OsOSCA1.2 also shares structural homology to a Ca²⁺-activated chloride channel (mTMEM16A) and a phospholipid scramblase (NhTMEM16) of the TMEM family when comparing monomeric TM domain regions. However, they differ significantly in the regions of extracellular and intracellular loops and domains, as well as in the intermolecular packing arrangement of the respective dimers. The dimer interface of mTMEM16A buries less surface area (∼2%) compared with OsOSCA1.2, and most of the interactions are mediated through the TMs. The intracellular domains of mTMEM16A and NhTMEM16, which are formed by the N and C termini of the molecule, do not contribute to the formation of the dimer (Fig. 4B). In contrast, OsOSCA1.2 dimerizes mostly through interactions formed between the opposing intracellular soluble domains. This distinct dimeric packing resulted in a more pronounced offset between protomers that is ∼20 Å wider for OsOSCA1.2 compared with NhTMEM16 or mTMEM16A. In our OsOSCA1.2 structure, the extended helical arm in the intracellular soluble domain makes hydrophobic contacts with the loop connecting the gating helix TM6 (Fig. 4C), suggesting a possible role for the helical “arms” in sensing the membrane tension and, in turn, transmitting these conformational/mechanical changes to gate transport activity (Fig. 4D). This feature is missing in TMEM16 chloride channels, possibly as Ca²⁺ ions control gating.

Based on our present findings (SI Appendix, Figs. S6 and S7), a direct calcium-conducting function of OsOSCA1.2 and of AtOSCA1 remains an open question in need of further investigation. No clear osmotic stress-induced changes in intracellular calcium were found in OsOSCA1.2-expressing HEK cells, which may be due to improper expression (SI Appendix, Fig. S5). In Xenopus oocytes, although positive SLAC1 channel controls were confirmed and OsOSCA1.2 protein was expressed in the plasma membrane, no OsOSCA1.2-mediated currents were found in our Xenopus oocyte expression experiments (SI Appendix, Fig. S7 A–D). Purified OSCA1.2 reconstituted into liposomes showed discrete conducting states (SI Appendix, Fig. S1). Channel activity may be best investigated in the future in biological membranes in which regulatory proteins are included. Further research will be needed to investigate the transported substrates and selectivity of members of the plant OSCA family.

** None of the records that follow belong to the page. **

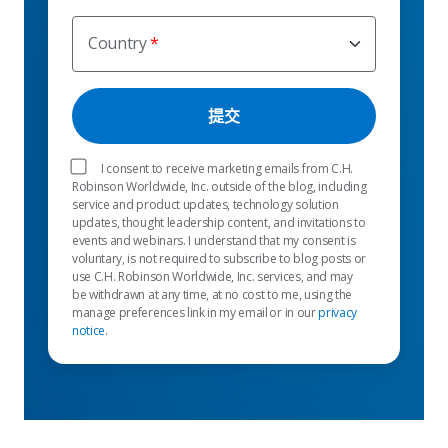
Country
I consent to receive marketing emails from C.H.
Robinson Worldwide, Inc. outside of the blog, including
service and product updates, technology solution
updates, thought leadership content, and invitations to
events and webinars. I understand that my consent is
voluntary, is not required to subscribe to blog posts or
use C.H. Robinson Worldwide, Inc. services, and may
be withdrawn at any time, at no cost to me, using the
manage preferences link in my email or in our
privacy
notice
.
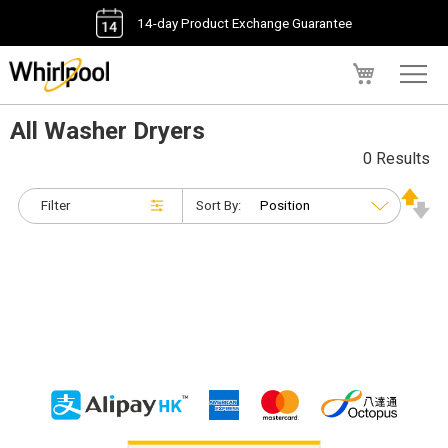
14-day Product Exchange Guarantee
My Cart
All Washer Dryers
0 Results
Filter
Sort By:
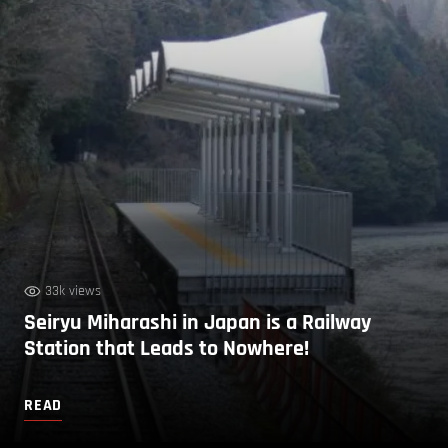
33k views
Seiryu Miharashi in Japan is a Railway
Station that Leads to Nowhere!
READ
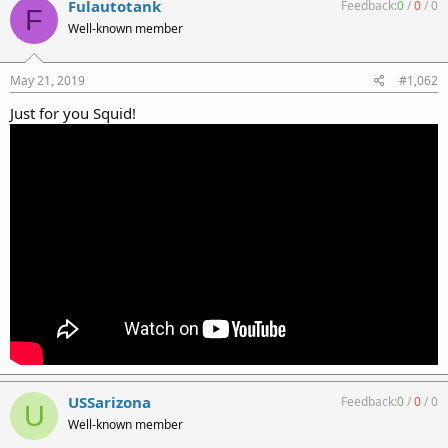
Fulautotank
Feedback:
0
/
0
/
0
F
Well-known member
May 21, 2019
#1,062
Just for you Squid!
USSarizona
Feedback:
0
/
0
/
0
U
Well-known member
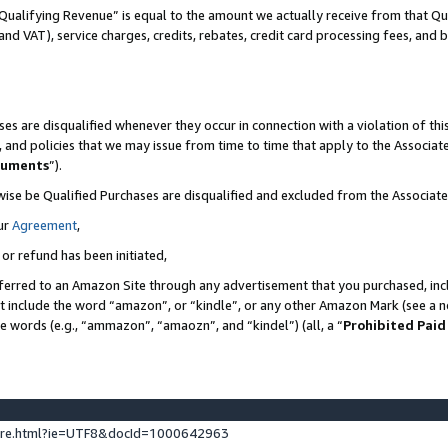
Qualifying Revenue” is equal to the amount we actually receive from that Qua
 and VAT), service charges, credits, rebates, credit card processing fees, and 
es are disqualified whenever they occur in connection with a violation of t
s, and policies that we may issue from time to time that apply to the Associ
cuments
”).
wise be Qualified Purchases are disqualified and excluded from the Associa
ur
Agreement
,
 or refund has been initiated,
ferred to an Amazon Site through any advertisement that you purchased, incl
at include the word “amazon”, or “kindle”, or any other Amazon Mark (see a no
se words (e.g., “ammazon”, “amaozn”, and “kindel”) (all, a “
Prohibited Paid
ture.html?ie=UTF8&docId=1000642963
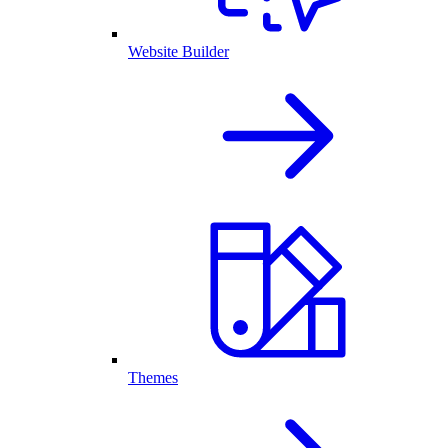
Website Builder
Themes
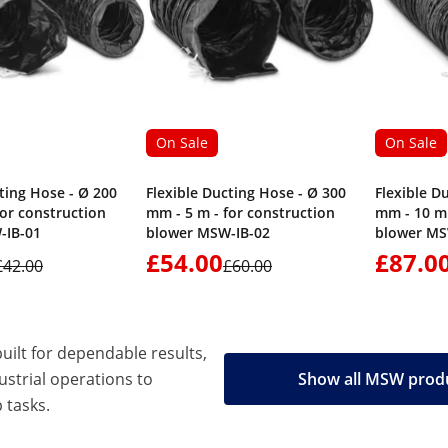
On Sale
On Sale
ting Hose - Ø 200
Flexible Ducting Hose - Ø 300
Flexible D
for construction
mm - 5 m - for construction
mm - 10 m 
-IB-01
blower MSW-IB-02
blower MS
£54.00
£87.0
£42.00
£60.00
built for dependable results,
strial operations to
Show all MSW prod
 tasks.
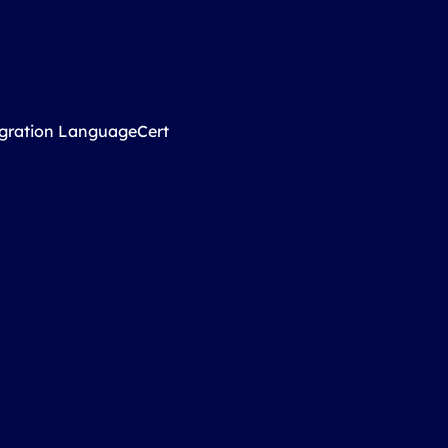
igration LanguageCert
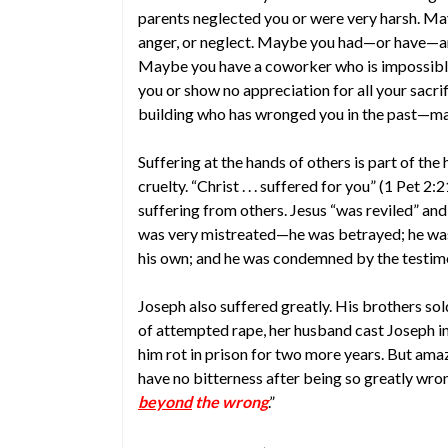
parents neglected you or were very harsh. Ma
anger, or neglect. Maybe you had—or have—an 
Maybe you have a coworker who is impossible
you or show no appreciation for all your sacri
building who has wronged you in the past—may
Suffering at the hands of others is part of th
cruelty. “Christ . . . suffered for you” (1 Pet 
suffering from others. Jesus “was reviled” and “
was very mistreated—he was betrayed; he was 
his own; and he was condemned by the testimo
Joseph also suffered greatly. His brothers sol
of attempted rape, her husband cast Joseph in
him rot in prison for two more years. But am
have no bitterness after being so greatly wro
beyond
the wrong
.”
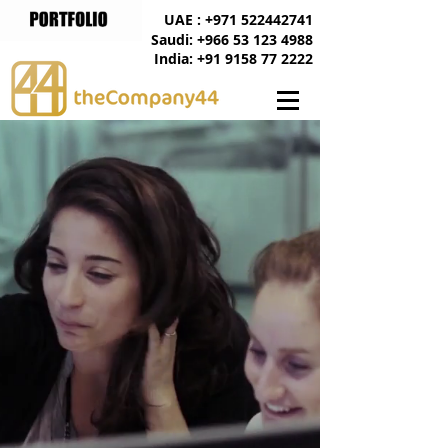
UAE : +971 522442741
Saudi: +966 53 123 4988
India: +91 9158 77 2222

Our OsOSCA1.2 structure likely represents the nontransporting state conformation, as the narrowest domain of the predicted permeation pathway had a diameter of ∼0.8 Å and no tension, pressure, or osmolality mismatch was applied between the intracellular and extracellular sides of the OsOSCA1.2 protein during cryo-EM sample preparation (Fig. 2 D and E). Interestingly, when the OsOSCA1.2 structure was compared with the Ca²⁺-activated chloride channel mTMEM16A, we found a π-helical turn at TM6 near the “neck” region of the predicted transport pathway that might be associated with gating, in a similar fashion (Ca²⁺-activated α-to-π transition) to that observed in mTMEM16A (12, 21). The regulatory Ca²⁺ binding site composed of acidic and polar residues (E702 and E705 from TM7, E734 and D738 from TM8, and N651 and E654 from TM6) in the Ca²⁺-activated chloride channel mTMEM16A are well conserved in the TMEM16 family (Fig. 4E). However, compared with the corresponding region in OsOSCA1.2, the negatively charged residues D519 and E527 on TM6 and polar residue R568 on TM7 are located in spatially different positions (Fig. 4F). Therefore, OsOSCA1.2 will likely not specifically bind calcium ions in this region or provide specific selectivity for Ca²⁺.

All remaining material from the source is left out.